### YOUR OBJECTIVE
Quote the entries word for word. Omit the pictures.

Page-level text extractions:
************

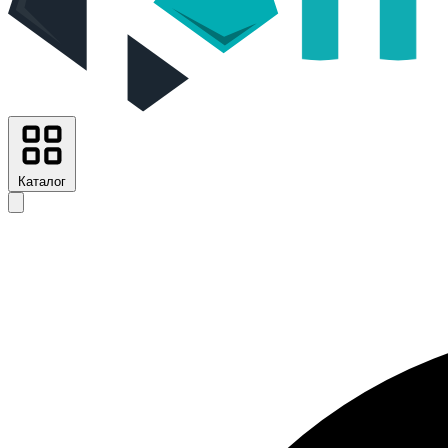
Каталог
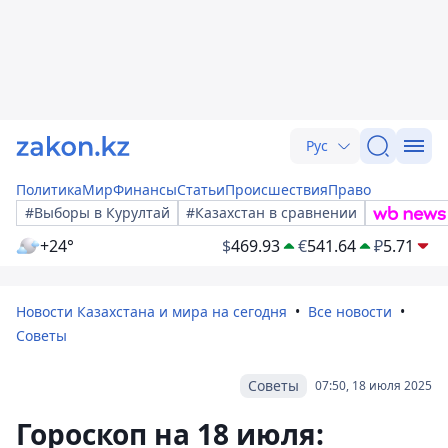
Рус
Политика
Мир
Финансы
Статьи
Происшествия
Право
#Выборы в Курултай
#Казахстан в сравнении
+24°
$
469.93
€
541.64
₽
5.71
Новости Казахстана и мира на сегодня
Все новости
Советы
Советы
07:50, 18 июля 2025
Гороскоп на 18 июля:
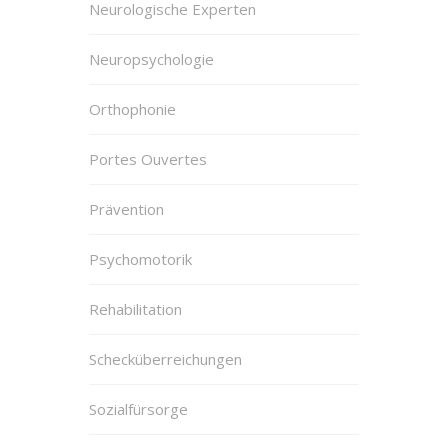
Neurologische Experten
Neuropsychologie
Orthophonie
Portes Ouvertes
Prävention
Psychomotorik
Rehabilitation
Schecküberreichungen
Sozialfürsorge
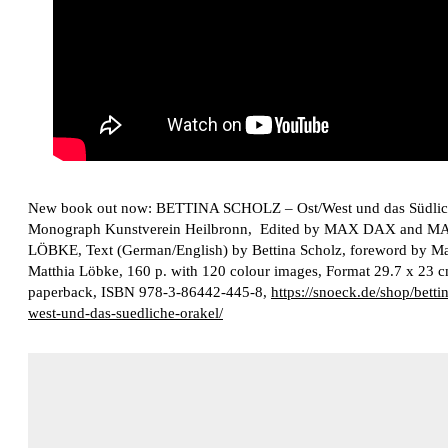
New book out now:
BETTINA SCHOLZ
– Ost/West und das Südlic
Monograph Kunstverein Heilbronn, Edited by
MAX DAX
and
MA
LÖBKE
, Text (German/English) by Bettina Scholz, foreword by 
Matthia Löbke, 160 p. with 120 colour images, Format 29.7 x 23 c
paperback, ISBN 978-3-86442-445-8,
https://snoeck.de/shop/betti
west-und-das-suedliche-orakel/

************

### WORKED SOLUTION
Каталог
Рус
Политика
Мир
Финансы
Статьи
Происшествия
Право
#Выборы в Курултай
#Казахстан в сравнении
+24°
$
469.93
€
541.64
₽
5.71
Новости Казахстана и мира на сегодня
Все новости
Советы
Советы
07:50, 18 июля 2025
Гороскоп на 18 июля:
Neurologische Experten
Neuropsychologie
Orthophonie
Portes Ouvertes
Prävention
Psychomotorik
Rehabilitation
Schecküberreichungen
Sozialfürsorge
New book out now:
BETTINA SCHOLZ
– Ost/West und das Südlic
Monograph Kunstverein Heilbronn, Edited by
MAX DAX
and
MA
LÖBKE
, Text (German/English) by Bettina Scholz, foreword by 
Matthia Löbke, 160 p. with 120 colour images, Format 29.7 x 23 c
paperback, ISBN 978-3-86442-445-8,
https://snoeck.de/shop/betti
west-und-das-suedliche-orakel/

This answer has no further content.